The file flipped open in my ears. She flicked paper. “The children were getting too old for it to be safe.”

“Pardon me?”

More paper sounds. “The children got too old to play with them and the dolls began to get aggressive. They were too difficult to remove so the family just moved instead. I’m sure if you don’t engage, they won’t be a problem. They mostly just don’t like to be abandoned.”

Simon’s dreamy expression had vanished. Devon made another noise that conveyed disapproval, but it was so surprised this time that I didn’t mind it. “The dolls got aggressive?” I repeated.

“They aren’t always like that,” she said.

“But they can be?”

The realtor closed her file. She sounded bewildered, as though she’d already answered my question and couldn’t understand why I was asking it a second time. “They’re just dolls. They don’t like to be forgotten, that’s all. They’re meant for play. You can play with them if you’d like, of course.”

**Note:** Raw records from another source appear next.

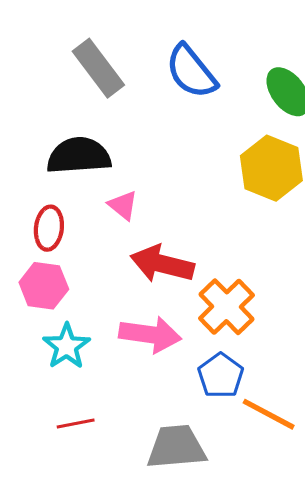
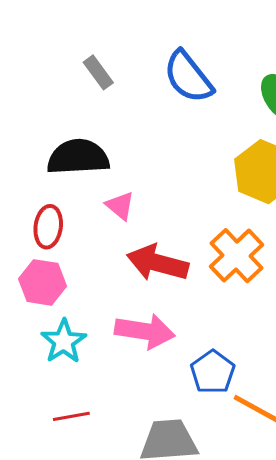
gray rectangle: (98, 68) -> (98, 72), size x0.6
orange cross: (227, 307) -> (236, 256), moved

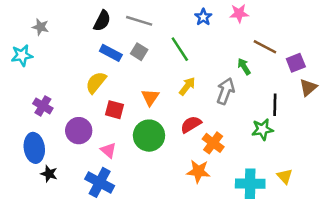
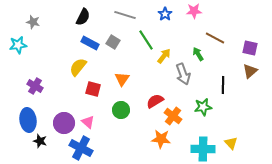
gray line: (139, 21) -> (125, 15), moved
purple square: (296, 63) -> (250, 48), moved, turned 35
yellow arrow: (187, 86) -> (164, 56), moved
gray arrow: (225, 91) -> (183, 74), turned 140
green star: (262, 129) -> (203, 107), moved
purple circle: (79, 131) -> (64, 123), moved
green circle: (149, 136) -> (121, 110), size x0.7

Devon snorted. The snort turned into a laugh. “What’s the real reason they left them behind?” As soon as he said it, I felt stupid. I should have recognized the realtor’s humour. I delivered many of my own jokes as if they were fact. Simon bent down in front of one bureau. If one of the dolls had been holding a pin, he was within range for them to stick him in the eye with it. He inspected their motionless eyes. Each one was green or blue, as perfect as fairy tales.

“Don’t do anything with them,” I said. “We should contact the last family that lived here first, and see if they still want the dolls.”

Simon rolled his eyes.

“Do you think we could get the contact information of the last owners?” I said. “I wouldn’t feel right just moving these around or packing them away if someone still wants them.”

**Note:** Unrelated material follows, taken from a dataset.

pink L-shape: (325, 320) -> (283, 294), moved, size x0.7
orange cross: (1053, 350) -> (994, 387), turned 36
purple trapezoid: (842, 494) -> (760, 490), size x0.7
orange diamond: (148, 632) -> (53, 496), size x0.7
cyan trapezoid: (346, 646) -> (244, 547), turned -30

Nothing moved. Nothing moved at all on the bureaus but I swear something had changed. As if a different air had blown into the room. As if I’d become aware of some sort of creature nesting in the room without turning around to see it. No one touched a single surface, but something whispered, like the rustle of pleats moving against one another.


“Before that,” Devon said, “Do you think we could find where the realtor’s gone?”